Work instruction:
Transcribe only the part of the material below that begins at the line containing "obligations indexées" and ends at the line containing "respectându-se principiul de", with both kept and images left out.

Data for processing:
[Start of Attachment]

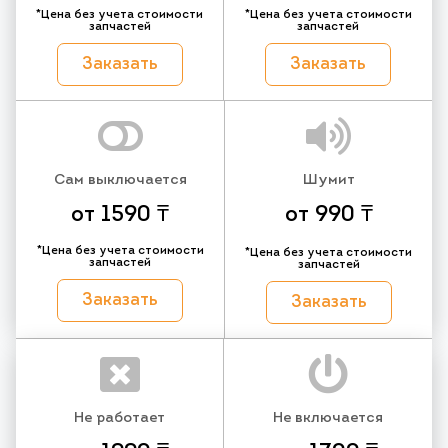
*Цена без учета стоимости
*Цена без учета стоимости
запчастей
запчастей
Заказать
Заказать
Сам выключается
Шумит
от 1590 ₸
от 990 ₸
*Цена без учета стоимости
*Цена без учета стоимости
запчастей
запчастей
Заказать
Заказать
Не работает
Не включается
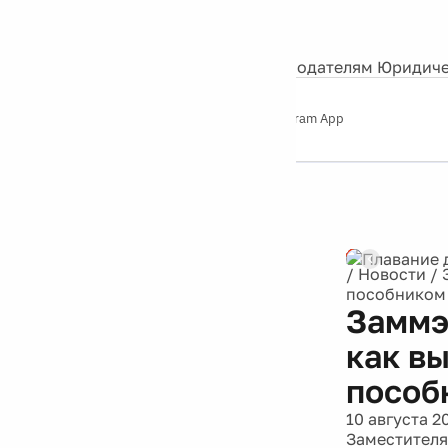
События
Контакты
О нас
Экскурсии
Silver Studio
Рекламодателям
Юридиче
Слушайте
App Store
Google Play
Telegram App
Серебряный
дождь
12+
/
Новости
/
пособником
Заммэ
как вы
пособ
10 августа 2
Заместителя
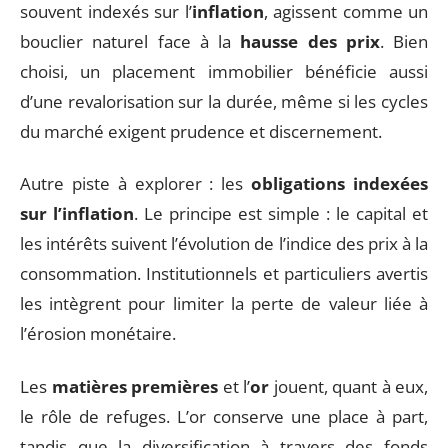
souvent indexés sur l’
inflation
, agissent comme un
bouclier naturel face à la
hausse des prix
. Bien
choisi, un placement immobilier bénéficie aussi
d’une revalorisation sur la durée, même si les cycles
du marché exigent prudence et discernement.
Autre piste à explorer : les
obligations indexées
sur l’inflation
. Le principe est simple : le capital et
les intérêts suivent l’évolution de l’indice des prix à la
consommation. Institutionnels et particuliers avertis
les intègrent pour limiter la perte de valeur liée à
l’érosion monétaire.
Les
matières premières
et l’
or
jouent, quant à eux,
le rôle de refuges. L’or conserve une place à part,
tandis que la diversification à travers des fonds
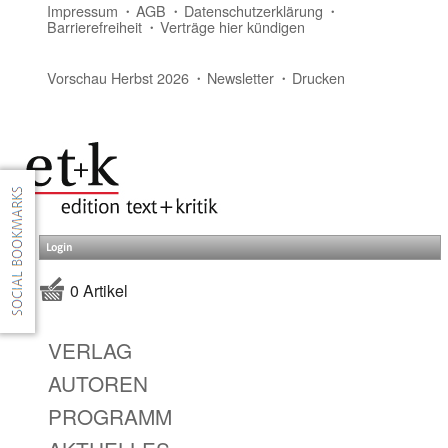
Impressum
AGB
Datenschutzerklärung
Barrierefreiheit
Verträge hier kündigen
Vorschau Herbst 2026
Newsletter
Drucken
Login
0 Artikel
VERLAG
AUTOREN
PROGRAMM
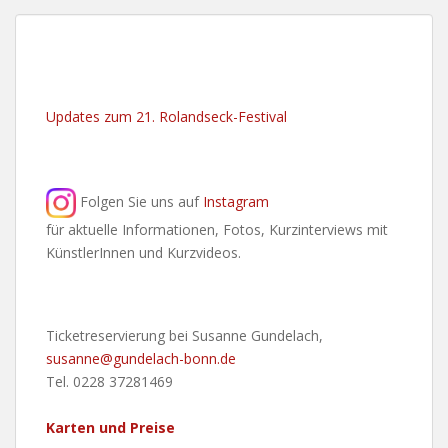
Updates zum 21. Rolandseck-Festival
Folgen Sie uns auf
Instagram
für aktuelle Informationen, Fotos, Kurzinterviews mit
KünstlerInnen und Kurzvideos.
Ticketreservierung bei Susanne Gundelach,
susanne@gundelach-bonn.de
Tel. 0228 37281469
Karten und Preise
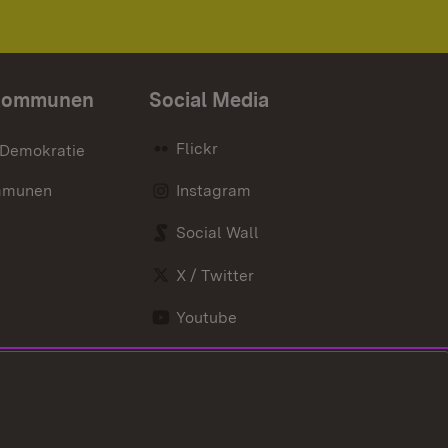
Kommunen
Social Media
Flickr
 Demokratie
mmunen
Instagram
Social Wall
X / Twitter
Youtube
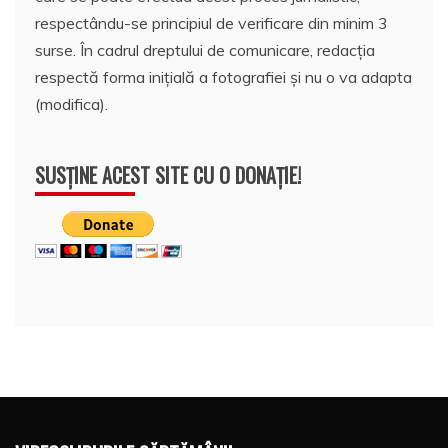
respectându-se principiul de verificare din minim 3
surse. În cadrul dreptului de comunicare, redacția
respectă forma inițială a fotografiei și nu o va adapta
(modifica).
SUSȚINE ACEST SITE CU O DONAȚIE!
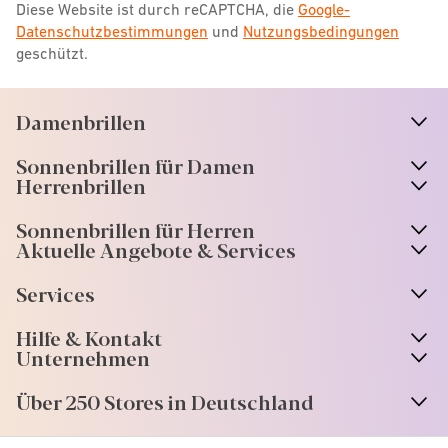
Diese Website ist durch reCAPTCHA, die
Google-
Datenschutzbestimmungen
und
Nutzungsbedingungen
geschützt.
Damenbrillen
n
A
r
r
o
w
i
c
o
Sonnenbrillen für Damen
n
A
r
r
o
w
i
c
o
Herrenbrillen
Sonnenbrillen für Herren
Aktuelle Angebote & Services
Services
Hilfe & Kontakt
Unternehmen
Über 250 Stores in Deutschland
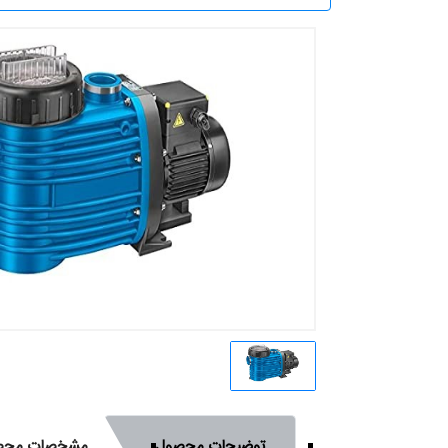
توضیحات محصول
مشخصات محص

[End of Attachment]
[Start of Attachment]

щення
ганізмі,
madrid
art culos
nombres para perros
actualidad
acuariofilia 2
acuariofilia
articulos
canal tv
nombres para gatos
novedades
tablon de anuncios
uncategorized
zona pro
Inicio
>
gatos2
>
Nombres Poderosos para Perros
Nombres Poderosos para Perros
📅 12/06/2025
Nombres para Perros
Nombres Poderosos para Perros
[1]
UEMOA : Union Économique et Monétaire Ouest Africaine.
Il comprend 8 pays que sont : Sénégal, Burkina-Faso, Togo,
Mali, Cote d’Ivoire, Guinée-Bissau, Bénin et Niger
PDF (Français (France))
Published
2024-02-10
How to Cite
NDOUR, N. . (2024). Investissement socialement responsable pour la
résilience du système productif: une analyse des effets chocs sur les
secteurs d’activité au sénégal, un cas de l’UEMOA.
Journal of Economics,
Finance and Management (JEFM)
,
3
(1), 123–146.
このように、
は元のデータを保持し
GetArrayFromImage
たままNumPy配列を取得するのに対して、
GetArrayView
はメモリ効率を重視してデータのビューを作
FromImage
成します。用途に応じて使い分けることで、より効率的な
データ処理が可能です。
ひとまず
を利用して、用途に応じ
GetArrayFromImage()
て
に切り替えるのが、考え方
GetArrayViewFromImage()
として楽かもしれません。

[End of Attachment]

Result for this task:
obligations indexées
sur l’inflation
. Le principe est simple : le capital et
les intérêts suivent l’évolution de l’indice des prix à la
consommation. Institutionnels et particuliers avertis
les intègrent pour limiter la perte de valeur liée à
l’érosion monétaire.
Les
matières premières
et l’
or
jouent, quant à eux,
le rôle de refuges. L’or conserve une place à part,
tandis que la diversification à travers des fonds
Impressum
AGB
Datenschutzerklärung
Barrierefreiheit
Verträge hier kündigen
Vorschau Herbst 2026
Newsletter
Drucken
Login
0 Artikel
VERLAG
AUTOREN
PROGRAMM
Updates zum 21. Rolandseck-Festival
Folgen Sie uns auf
Instagram
für aktuelle Informationen, Fotos, Kurzinterviews mit
KünstlerInnen und Kurzvideos.
Ticketreservierung bei Susanne Gundelach,
susanne@gundelach-bonn.de
Tel. 0228 37281469
Karten und Preise
Kommunen
Social Media
Flickr
 Demokratie
mmunen
Instagram
Social Wall
X / Twitter
Youtube
respectându-se principiul de verificare din minim 3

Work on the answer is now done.